Some restaurants are like rock stars. Everyone talks about them. They’re in every magazine, every newspaper, on every blog. First people can’t wait to be the one who discovered them, and then people can’t wait to be the first to dismiss them as nothing special. They have their devotees, their die-hard fans on one end of the spectrum and on the other end, a whole host of critics with complaints justified and unjustified.
But the point is, everyone knows about them. Rock stars, movie stars, and restaurants. Or maybe it just seems that way because I talk to a lot of people about food. But you know a restaurant has hit the big buzz when your mom brings it up:
“Salt? One of the women from work went there. They make you sit at long tables with other diners.”
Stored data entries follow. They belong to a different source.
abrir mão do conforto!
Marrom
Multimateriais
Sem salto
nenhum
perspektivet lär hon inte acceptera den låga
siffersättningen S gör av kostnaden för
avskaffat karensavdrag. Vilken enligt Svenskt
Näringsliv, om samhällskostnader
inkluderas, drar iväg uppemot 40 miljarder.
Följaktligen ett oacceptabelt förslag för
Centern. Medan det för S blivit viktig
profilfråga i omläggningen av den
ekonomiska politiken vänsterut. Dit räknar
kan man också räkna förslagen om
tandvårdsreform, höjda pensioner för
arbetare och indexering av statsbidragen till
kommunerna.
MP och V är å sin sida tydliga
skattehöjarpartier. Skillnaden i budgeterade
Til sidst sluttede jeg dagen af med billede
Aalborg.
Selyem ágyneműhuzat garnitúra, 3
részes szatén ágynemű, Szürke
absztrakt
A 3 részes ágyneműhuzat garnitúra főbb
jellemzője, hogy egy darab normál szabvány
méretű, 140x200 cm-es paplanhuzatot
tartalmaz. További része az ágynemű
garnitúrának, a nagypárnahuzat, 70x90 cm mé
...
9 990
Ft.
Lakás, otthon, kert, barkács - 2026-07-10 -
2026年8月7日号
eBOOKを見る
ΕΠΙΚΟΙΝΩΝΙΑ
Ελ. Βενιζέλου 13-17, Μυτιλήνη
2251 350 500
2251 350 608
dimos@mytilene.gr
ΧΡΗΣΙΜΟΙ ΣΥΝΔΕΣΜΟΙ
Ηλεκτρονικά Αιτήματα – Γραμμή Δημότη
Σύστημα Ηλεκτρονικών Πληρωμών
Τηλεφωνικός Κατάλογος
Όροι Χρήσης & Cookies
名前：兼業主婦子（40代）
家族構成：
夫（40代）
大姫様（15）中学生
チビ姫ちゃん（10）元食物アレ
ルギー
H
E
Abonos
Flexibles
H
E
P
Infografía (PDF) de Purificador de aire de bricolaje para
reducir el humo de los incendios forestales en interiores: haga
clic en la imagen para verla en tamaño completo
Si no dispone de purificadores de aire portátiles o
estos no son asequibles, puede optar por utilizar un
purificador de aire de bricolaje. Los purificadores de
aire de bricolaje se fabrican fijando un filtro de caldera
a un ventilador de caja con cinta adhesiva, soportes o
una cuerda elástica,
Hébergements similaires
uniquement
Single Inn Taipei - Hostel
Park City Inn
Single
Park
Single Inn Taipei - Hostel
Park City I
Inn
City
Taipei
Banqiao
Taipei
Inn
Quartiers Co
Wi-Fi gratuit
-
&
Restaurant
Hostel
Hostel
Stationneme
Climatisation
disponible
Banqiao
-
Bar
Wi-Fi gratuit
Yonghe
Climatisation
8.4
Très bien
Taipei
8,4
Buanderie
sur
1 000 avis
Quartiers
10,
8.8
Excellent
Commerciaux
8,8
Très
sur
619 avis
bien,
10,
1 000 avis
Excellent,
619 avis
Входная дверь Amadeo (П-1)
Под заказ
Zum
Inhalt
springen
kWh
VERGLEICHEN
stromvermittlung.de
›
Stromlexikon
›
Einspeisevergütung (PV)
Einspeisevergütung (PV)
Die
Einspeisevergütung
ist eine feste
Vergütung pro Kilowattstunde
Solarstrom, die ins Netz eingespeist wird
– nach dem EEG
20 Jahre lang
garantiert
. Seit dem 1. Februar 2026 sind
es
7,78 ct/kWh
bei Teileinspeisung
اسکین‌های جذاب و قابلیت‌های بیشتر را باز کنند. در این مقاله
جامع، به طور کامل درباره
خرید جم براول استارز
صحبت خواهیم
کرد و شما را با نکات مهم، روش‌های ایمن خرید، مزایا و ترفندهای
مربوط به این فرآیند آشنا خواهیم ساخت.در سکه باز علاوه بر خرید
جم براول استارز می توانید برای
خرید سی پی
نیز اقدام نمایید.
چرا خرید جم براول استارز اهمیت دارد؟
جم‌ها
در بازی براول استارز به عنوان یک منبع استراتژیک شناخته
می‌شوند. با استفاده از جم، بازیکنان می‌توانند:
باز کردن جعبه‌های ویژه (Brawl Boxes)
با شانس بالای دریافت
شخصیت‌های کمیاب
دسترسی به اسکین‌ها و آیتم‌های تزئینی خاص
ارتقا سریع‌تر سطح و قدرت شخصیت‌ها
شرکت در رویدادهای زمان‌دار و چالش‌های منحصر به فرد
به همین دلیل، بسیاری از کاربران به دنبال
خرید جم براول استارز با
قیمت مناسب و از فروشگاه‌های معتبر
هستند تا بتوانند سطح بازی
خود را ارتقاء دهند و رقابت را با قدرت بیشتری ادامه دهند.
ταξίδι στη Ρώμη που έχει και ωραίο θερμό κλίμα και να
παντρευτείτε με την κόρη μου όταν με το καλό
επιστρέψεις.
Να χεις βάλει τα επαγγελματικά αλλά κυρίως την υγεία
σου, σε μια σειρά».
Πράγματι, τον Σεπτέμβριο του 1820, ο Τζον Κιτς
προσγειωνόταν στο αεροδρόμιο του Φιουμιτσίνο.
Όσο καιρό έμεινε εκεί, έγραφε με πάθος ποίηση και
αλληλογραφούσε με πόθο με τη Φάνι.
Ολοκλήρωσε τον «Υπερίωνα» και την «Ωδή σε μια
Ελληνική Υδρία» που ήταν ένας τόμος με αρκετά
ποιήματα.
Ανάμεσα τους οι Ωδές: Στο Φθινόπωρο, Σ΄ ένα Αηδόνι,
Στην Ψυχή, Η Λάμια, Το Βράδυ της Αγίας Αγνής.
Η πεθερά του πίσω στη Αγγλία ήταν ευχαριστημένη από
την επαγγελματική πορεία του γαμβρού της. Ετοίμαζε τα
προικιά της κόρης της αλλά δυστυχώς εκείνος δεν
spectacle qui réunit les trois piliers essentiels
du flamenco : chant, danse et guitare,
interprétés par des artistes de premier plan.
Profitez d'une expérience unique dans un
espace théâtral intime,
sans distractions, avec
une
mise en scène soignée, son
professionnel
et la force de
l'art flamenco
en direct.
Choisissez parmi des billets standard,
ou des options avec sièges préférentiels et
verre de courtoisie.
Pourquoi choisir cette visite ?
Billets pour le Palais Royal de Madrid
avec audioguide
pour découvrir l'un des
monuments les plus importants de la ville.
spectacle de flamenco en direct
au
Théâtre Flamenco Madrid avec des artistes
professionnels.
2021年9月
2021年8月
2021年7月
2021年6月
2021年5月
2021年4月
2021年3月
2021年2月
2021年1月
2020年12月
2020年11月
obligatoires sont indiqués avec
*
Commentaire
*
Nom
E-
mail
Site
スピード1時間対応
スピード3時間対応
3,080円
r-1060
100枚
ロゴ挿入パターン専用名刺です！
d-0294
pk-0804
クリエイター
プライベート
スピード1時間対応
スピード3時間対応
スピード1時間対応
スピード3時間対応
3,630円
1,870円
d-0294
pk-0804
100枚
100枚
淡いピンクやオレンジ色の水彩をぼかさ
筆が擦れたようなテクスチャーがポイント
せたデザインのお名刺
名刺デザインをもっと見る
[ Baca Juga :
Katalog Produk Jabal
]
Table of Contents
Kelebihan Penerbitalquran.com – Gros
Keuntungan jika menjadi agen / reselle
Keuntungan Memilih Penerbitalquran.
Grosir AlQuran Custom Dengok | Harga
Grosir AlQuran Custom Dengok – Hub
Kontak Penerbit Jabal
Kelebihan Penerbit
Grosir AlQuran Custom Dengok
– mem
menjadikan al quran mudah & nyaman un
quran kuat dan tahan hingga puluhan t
Well, yes, Mom, they do. Sort of.
Since opening in last fall, Salt of the Earth has steadfastly proven itself the new diva of the local dining scene, which is kind of funny, considering how aptly named it turned out to be. While the restaurant has high-end trappings – at least for this city – the general feel, pace, and atmosphere of the restaurant is casual. Let me put it this way: I was wearing an old dress, my dining companion was wearing cords. We saw people in business type dress, we saw people in jeans. Nobody flinched. Nobody stared. It didn’t seem to matter in the slightest.
The main dining area of the restaurant is bordered by two opposing focal points: The large blackboard with the daily menu (the entire menu, including drinks, starters, entrees, and desserts, etc) on one side, the wide open kitchen on the other. The bar lines the far wall. There’s a smaller, more intimate setting upstairs and a few high-seater tables in the windows near the entrance, but the majority of the seating is exactly what my mother presumed, long tables lined by little benches. Oh, and of course, the counter seating that lines the open kitchen, which is exactly where me and my dining companion, Meghan, found ourselves when we visited this past Monday evening.